» **ACTIVITY**: Reproduce exactly the lines below, starting with the line that contains "家「阿修．克里門森」登場" and ending with the last line of the records, both included, and nothing else.

##### DATA IN THIS EXERCISE

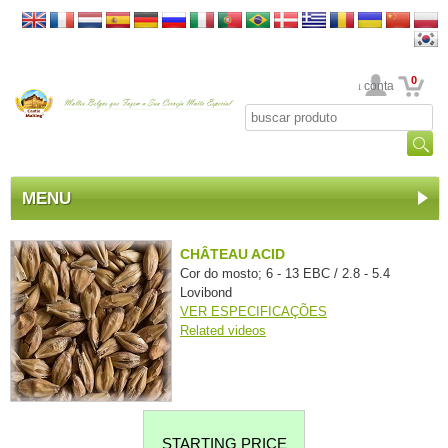
0
Sua conta
MENU
CHÂTEAU ACID
Cor do mosto; 6 - 13 EBC / 2.8 - 5.4
Lovibond
VER ESPECIFICAÇÕES
Related videos
STARTING PRICE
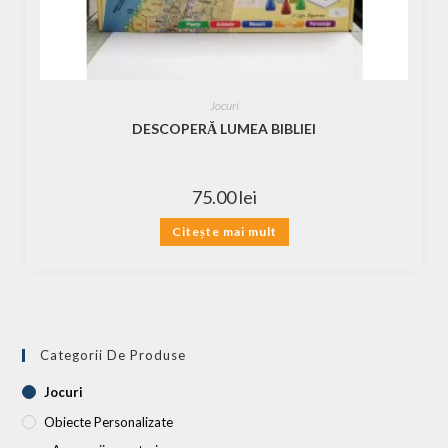
Jocuri
DESCOPERĂ LUMEA BIBLIEI
75.00
lei
Citește mai mult
Categorii De Produse
Jocuri
Obiecte Personalizate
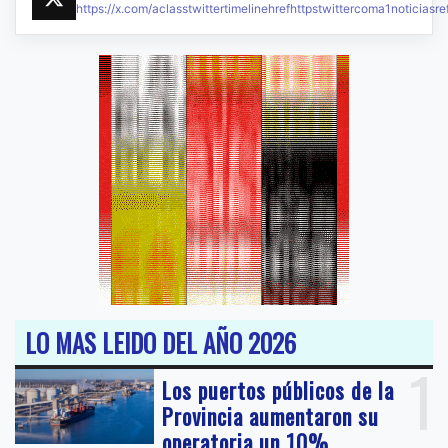
https://x.com/aclasstwittertimelinehrefhttpstwittercoma1noticias
LO MAS LEIDO DEL AÑO 2026
1
Los puertos públicos de la
Provincia aumentaron su
operatoria un 10%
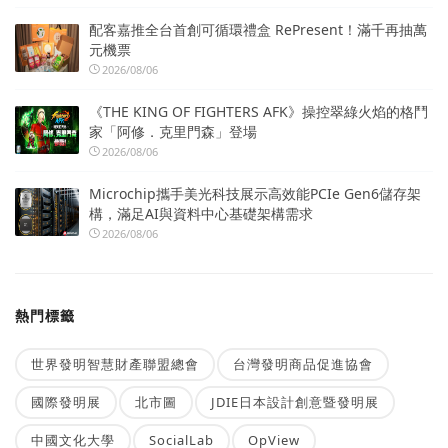
配客嘉推全台首創可循環禮盒 RePresent！滿千再抽萬
元機票
2026/08/06
《THE KING OF FIGHTERS AFK》操控翠綠火焰的格鬥
家「阿修．克里門森」登場
2026/08/06
Microchip攜手美光科技展示高效能PCIe Gen6儲存架
構，滿足AI與資料中心基礎架構需求
2026/08/06
熱門標籤
世界發明智慧財產聯盟總會
台灣發明商品促進協會
國際發明展
北市圖
JDIE日本設計創意暨發明展
中國文化大學
SocialLab
OpView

##########

» **YOUR SOLUTION**:
家「阿修．克里門森」登場
2026/08/06
Microchip攜手美光科技展示高效能PCIe Gen6儲存架
構，滿足AI與資料中心基礎架構需求
2026/08/06
熱門標籤
世界發明智慧財產聯盟總會
台灣發明商品促進協會
國際發明展
北市圖
JDIE日本設計創意暨發明展
中國文化大學
SocialLab
OpView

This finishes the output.